┌────────
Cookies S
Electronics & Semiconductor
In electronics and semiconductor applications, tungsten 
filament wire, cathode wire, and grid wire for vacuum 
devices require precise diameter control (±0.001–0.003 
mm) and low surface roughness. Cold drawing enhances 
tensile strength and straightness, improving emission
└────────
WORK ORDER: Above are the records; please copy exactly their first line and each line after it through the line containing "mm) and low", and no line after that.

YOUR SOLUTION:
Cookies S
Electronics & Semiconductor
In electronics and semiconductor applications, tungsten 
filament wire, cathode wire, and grid wire for vacuum 
devices require precise diameter control (±0.001–0.003 
mm) and low surface roughness. Cold drawing enhances 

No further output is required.